--- EXERCISE INPUT ---
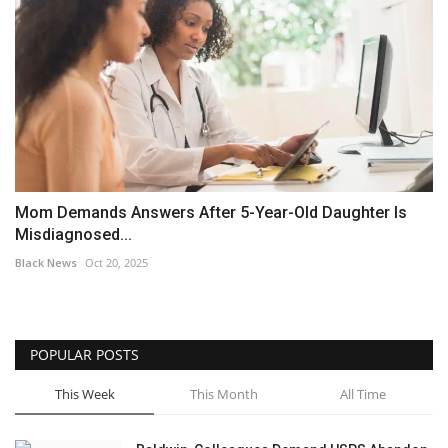
Mom Demands Answers After 5-Year-Old Daughter Is
Misdiagnosed...
Black News
Oct 20, 2025
POPULAR POSTS
This Week
This Month
All Time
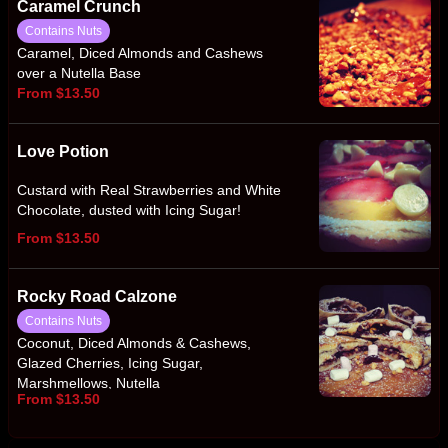
Caramel Crunch
Contains Nuts
Caramel, Diced Almonds and Cashews
over a Nutella Base
From $13.50
Love Potion
Custard with Real Strawberries and White
Chocolate, dusted with Icing Sugar!
From $13.50
Rocky Road Calzone
Contains Nuts
Coconut, Diced Almonds & Cashews,
Glazed Cherries, Icing Sugar,
Marshmellows, Nutella
From $13.50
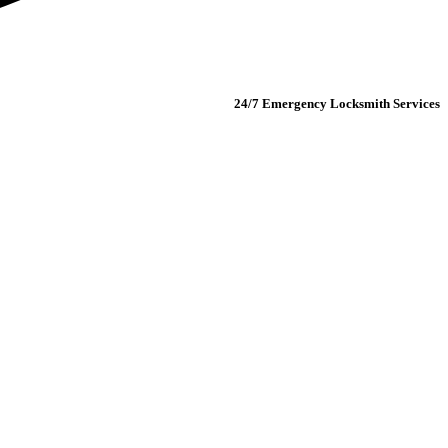
24/7 Emergency Locksmith Services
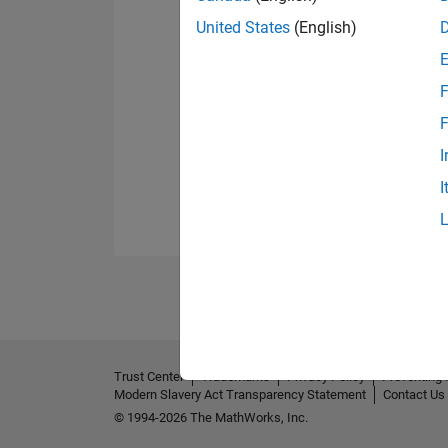
United States
(English)
F
F
I
I
Trust Center
Trademarks
Privacy Policy
Preventing 
Modern Slavery Act Transparency Statement
Contact Us
© 1994-2026 The MathWorks, Inc.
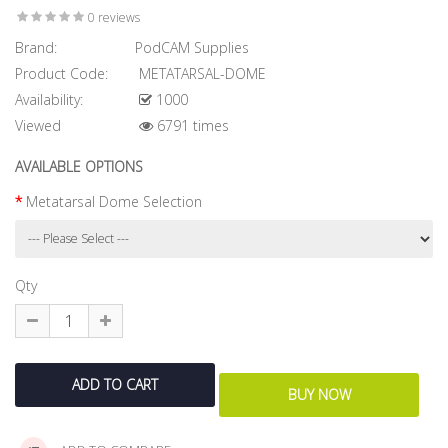
0 reviews
Brand:
PodCAM Supplies
Product Code:
METATARSAL-DOME
Availability:
1000
Viewed
6791 times
AVAILABLE OPTIONS
Metatarsal Dome Selection
Qty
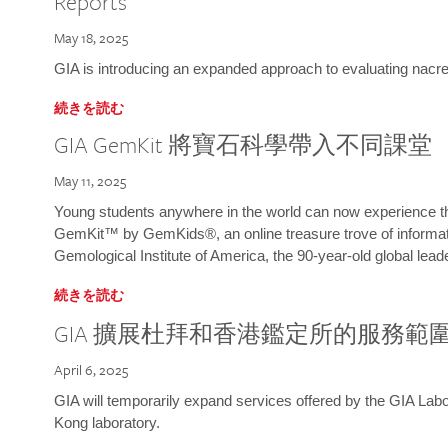
Reports
May 18, 2025
GIA is introducing an expanded approach to evaluating nacre o
続きを読む
GIA GemKit 將寶石科學帶入不同課堂
May 11, 2025
Young students anywhere in the world can now experience t
GemKit™ by GemKids®, an online treasure trove of informati
Gemological Institute of America, the 90-year-old global lead
続きを読む
GIA 擴展杜拜和香港鑑定所的服務範
April 6, 2025
GIA will temporarily expand services offered by the GIA L
Kong laboratory.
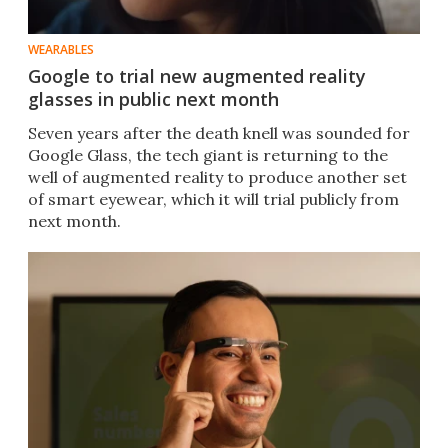
WEARABLES
Google to trial new augmented reality
glasses in public next month
Seven years after the death knell was sounded for
Google Glass, the tech giant is returning to the
well of augmented reality to produce another set
of smart eyewear, which it will trial publicly from
next month.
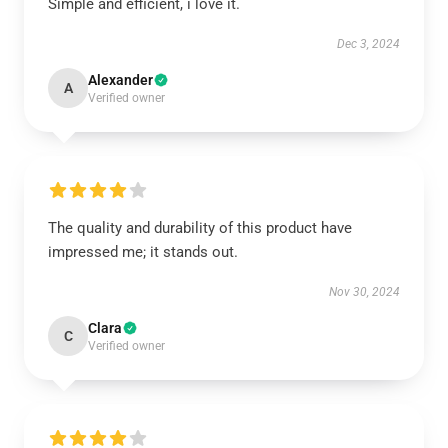
Simple and efficient, i love it.
Dec 3, 2024
Alexander
A
Verified owner
The quality and durability of this product have
impressed me; it stands out.
Nov 30, 2024
Clara
C
Verified owner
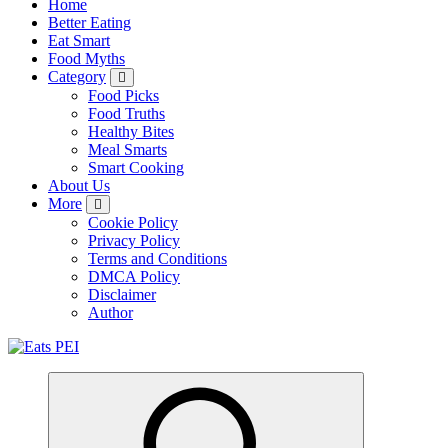
Home
Better Eating
Eat Smart
Food Myths
Category
Food Picks
Food Truths
Healthy Bites
Meal Smarts
Smart Cooking
About Us
More
Cookie Policy
Privacy Policy
Terms and Conditions
DMCA Policy
Disclaimer
Author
---
WHAT YOU HAVE TO DO:
The number of lines containing "next" is all that is wanted; tally them in the data.

EXPECTED ANSWER:
2